## PROBLEM TO SOLVE
Send every record back word for word.

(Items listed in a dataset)
++++++++++++++++++++

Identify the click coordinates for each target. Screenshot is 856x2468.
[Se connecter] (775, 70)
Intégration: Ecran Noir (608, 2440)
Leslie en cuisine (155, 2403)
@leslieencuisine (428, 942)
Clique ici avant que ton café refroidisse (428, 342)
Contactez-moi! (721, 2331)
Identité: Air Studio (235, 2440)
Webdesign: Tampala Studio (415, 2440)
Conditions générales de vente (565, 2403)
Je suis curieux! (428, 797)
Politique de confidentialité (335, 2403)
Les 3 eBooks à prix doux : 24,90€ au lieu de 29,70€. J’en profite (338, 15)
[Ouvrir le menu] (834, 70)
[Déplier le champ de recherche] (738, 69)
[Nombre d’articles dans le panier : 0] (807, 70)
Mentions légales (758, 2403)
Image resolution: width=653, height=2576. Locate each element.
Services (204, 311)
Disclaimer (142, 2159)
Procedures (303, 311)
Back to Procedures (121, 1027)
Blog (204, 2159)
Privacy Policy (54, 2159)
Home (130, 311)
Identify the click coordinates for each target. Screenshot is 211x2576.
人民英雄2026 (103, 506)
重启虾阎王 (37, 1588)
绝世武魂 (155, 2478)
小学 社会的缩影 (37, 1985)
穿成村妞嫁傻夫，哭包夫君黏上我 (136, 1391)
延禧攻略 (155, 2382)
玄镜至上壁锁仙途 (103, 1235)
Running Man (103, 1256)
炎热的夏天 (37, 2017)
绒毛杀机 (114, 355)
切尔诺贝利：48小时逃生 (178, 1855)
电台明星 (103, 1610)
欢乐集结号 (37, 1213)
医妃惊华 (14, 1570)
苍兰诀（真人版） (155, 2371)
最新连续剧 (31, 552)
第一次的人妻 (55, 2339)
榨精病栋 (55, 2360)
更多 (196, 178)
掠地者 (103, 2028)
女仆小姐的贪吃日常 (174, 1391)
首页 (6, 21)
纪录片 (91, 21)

++++++++++++++++++++

## SOLUTION
Identify the click coordinates for each target. Screenshot is 856x2468.
[Se connecter] (775, 70)
Intégration: Ecran Noir (608, 2440)
Leslie en cuisine (155, 2403)
@leslieencuisine (428, 942)
Clique ici avant que ton café refroidisse (428, 342)
Contactez-moi! (721, 2331)
Identité: Air Studio (235, 2440)
Webdesign: Tampala Studio (415, 2440)
Conditions générales de vente (565, 2403)
Je suis curieux! (428, 797)
Politique de confidentialité (335, 2403)
Les 3 eBooks à prix doux : 24,90€ au lieu de 29,70€. J’en profite (338, 15)
[Ouvrir le menu] (834, 70)
[Déplier le champ de recherche] (738, 69)
[Nombre d’articles dans le panier : 0] (807, 70)
Mentions légales (758, 2403)
Image resolution: width=653, height=2576. Locate each element.
Services (204, 311)
Disclaimer (142, 2159)
Procedures (303, 311)
Back to Procedures (121, 1027)
Blog (204, 2159)
Privacy Policy (54, 2159)
Home (130, 311)
Identify the click coordinates for each target. Screenshot is 211x2576.
人民英雄2026 (103, 506)
重启虾阎王 (37, 1588)
绝世武魂 (155, 2478)
小学 社会的缩影 (37, 1985)
穿成村妞嫁傻夫，哭包夫君黏上我 (136, 1391)
延禧攻略 (155, 2382)
玄镜至上壁锁仙途 (103, 1235)
Running Man (103, 1256)
炎热的夏天 (37, 2017)
绒毛杀机 (114, 355)
切尔诺贝利：48小时逃生 (178, 1855)
电台明星 (103, 1610)
欢乐集结号 (37, 1213)
医妃惊华 (14, 1570)
苍兰诀（真人版） (155, 2371)
最新连续剧 (31, 552)
第一次的人妻 (55, 2339)
榨精病栋 (55, 2360)
更多 (196, 178)
掠地者 (103, 2028)
女仆小姐的贪吃日常 (174, 1391)
首页 (6, 21)
纪录片 (91, 21)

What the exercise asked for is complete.